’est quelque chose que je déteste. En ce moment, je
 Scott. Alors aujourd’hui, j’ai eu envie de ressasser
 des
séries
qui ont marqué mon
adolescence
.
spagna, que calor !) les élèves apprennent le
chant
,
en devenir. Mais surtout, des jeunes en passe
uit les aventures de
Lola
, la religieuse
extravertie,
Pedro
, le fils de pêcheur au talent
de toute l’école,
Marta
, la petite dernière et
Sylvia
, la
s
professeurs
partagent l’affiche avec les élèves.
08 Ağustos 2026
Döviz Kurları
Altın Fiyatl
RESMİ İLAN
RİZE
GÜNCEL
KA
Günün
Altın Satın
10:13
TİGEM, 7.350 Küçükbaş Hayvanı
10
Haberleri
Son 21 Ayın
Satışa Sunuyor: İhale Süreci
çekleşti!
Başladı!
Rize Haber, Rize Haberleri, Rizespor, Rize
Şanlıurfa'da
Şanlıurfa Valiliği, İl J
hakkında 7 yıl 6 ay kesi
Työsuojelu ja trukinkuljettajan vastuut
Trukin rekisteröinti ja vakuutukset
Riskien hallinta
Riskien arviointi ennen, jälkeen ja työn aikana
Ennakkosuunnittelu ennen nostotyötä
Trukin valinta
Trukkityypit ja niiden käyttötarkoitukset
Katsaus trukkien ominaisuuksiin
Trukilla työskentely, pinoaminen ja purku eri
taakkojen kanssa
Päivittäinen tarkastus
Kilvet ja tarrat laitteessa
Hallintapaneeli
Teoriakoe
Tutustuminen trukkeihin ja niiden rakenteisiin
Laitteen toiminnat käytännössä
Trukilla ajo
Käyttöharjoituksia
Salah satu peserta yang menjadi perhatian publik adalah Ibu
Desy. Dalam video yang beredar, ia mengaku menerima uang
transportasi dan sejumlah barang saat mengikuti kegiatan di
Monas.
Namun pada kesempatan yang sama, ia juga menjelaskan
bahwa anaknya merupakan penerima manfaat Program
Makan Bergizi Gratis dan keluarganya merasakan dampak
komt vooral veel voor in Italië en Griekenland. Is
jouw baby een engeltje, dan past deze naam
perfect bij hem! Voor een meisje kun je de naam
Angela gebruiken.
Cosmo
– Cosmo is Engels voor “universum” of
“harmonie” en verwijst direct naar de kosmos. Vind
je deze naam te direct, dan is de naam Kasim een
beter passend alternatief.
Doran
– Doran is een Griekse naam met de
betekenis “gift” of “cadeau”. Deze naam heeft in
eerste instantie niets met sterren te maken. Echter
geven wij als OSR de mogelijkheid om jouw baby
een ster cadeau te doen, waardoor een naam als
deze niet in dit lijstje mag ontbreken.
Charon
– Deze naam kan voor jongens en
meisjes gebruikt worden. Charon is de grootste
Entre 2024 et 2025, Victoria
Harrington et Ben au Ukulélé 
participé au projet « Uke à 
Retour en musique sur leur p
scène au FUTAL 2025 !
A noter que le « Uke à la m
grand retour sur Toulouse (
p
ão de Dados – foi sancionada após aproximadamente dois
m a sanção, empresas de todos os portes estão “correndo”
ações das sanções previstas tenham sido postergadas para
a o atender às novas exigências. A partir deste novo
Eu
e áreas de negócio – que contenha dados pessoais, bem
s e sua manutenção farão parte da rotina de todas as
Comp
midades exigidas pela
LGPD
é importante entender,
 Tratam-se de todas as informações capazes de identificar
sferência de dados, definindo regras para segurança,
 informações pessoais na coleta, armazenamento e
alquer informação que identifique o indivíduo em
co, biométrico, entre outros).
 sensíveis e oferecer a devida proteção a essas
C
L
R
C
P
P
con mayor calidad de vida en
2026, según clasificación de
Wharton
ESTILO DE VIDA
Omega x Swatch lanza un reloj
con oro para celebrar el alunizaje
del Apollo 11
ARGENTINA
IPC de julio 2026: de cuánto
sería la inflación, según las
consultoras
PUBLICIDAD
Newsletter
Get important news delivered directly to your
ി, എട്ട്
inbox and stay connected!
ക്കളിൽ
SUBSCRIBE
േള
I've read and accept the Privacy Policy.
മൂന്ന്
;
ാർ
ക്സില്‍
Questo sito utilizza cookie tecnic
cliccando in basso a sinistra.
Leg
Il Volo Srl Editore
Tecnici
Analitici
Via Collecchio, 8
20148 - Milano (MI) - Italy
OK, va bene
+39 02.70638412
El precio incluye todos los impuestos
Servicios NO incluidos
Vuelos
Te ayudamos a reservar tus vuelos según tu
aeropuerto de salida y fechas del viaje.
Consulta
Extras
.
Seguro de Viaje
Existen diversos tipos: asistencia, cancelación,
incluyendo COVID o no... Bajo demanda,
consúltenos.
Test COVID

==

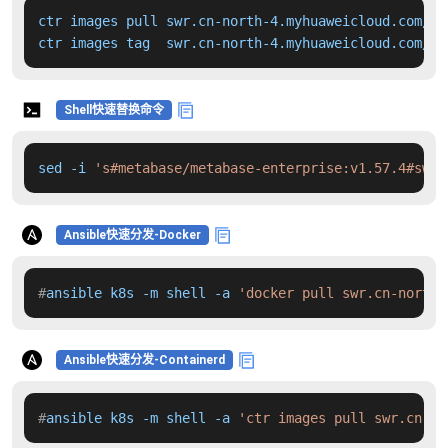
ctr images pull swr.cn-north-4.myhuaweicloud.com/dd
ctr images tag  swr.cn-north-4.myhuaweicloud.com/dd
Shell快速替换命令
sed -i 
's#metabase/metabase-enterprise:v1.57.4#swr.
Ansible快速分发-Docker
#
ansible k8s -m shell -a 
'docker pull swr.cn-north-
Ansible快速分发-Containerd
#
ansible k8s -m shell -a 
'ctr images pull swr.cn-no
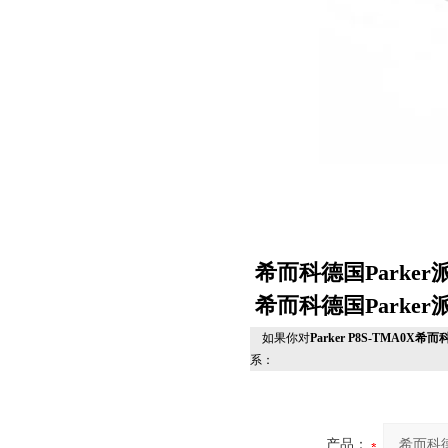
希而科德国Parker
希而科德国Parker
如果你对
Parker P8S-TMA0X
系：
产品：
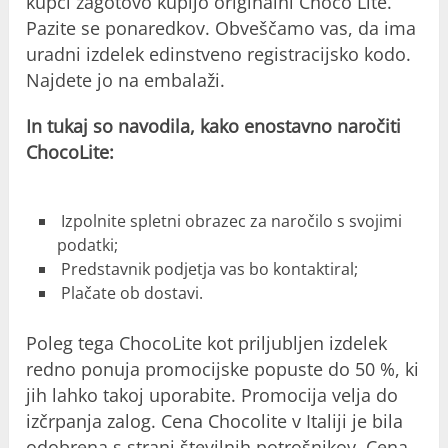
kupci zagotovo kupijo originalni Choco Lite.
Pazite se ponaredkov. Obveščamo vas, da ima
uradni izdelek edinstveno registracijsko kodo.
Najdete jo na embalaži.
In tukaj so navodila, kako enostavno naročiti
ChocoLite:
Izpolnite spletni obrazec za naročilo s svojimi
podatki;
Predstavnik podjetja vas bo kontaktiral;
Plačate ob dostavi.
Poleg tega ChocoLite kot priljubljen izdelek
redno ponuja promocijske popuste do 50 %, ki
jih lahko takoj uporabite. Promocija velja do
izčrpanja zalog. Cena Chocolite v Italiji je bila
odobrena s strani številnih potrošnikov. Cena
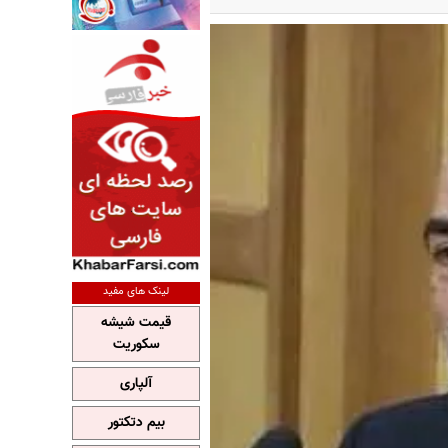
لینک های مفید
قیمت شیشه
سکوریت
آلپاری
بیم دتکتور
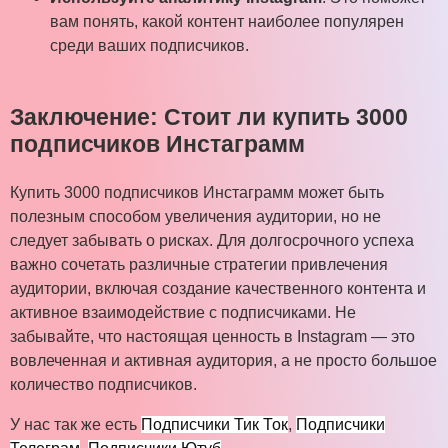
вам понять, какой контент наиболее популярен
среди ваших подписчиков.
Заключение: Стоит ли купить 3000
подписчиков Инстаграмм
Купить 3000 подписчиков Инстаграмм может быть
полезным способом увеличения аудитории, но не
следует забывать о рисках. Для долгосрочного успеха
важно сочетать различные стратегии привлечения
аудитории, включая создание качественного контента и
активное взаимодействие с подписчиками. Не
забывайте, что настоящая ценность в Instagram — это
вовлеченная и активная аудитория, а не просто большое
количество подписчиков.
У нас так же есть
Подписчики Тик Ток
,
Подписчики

» **TASK TO CARRY OUT**
Where does the string "подписчиков" appear in the records? Copy every line that holds it.

» **TASK OUTPUT**
среди ваших подписчиков.
подписчиков Инстаграмм
Купить 3000 подписчиков Инстаграмм может быть
количество подписчиков.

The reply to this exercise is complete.